[Start of section]
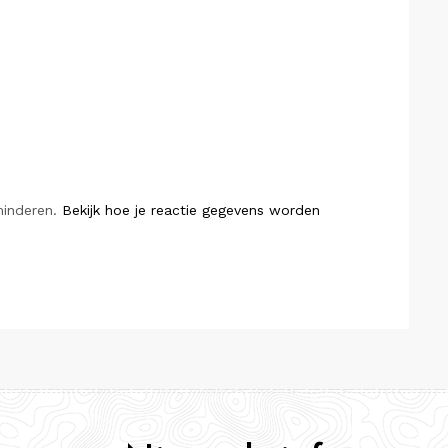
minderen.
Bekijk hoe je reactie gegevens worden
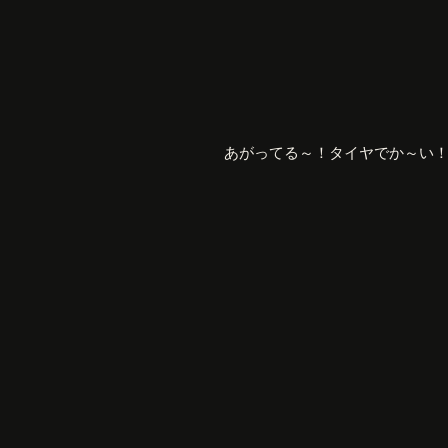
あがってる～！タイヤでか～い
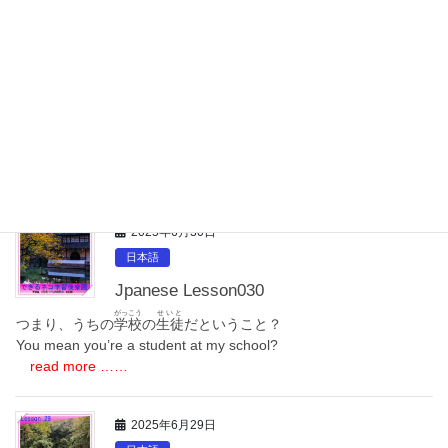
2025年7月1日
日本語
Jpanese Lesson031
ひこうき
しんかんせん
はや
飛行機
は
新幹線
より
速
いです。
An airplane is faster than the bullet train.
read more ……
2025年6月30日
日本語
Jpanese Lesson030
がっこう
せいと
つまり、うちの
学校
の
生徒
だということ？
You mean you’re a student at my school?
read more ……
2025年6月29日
[End of section]
[Start of section]
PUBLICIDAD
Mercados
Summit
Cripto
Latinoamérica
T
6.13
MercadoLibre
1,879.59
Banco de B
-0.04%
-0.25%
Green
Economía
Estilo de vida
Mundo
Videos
[End of section]
[Start of section]
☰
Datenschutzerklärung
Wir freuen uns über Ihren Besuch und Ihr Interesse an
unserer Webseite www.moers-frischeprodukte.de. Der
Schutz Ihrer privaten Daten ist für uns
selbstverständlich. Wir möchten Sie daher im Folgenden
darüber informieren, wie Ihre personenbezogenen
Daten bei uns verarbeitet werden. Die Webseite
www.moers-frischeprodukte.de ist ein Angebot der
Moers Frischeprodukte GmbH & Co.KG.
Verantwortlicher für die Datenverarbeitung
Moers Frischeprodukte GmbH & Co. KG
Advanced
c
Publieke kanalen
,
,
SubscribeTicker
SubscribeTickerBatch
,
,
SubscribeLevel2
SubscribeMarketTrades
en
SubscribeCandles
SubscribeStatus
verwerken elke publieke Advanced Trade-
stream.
[End of section]
Task description:
Throughout the records above, find the lines in which the word "Jpanese" appears and return them.

Task solution:
Jpanese Lesson031
Jpanese Lesson030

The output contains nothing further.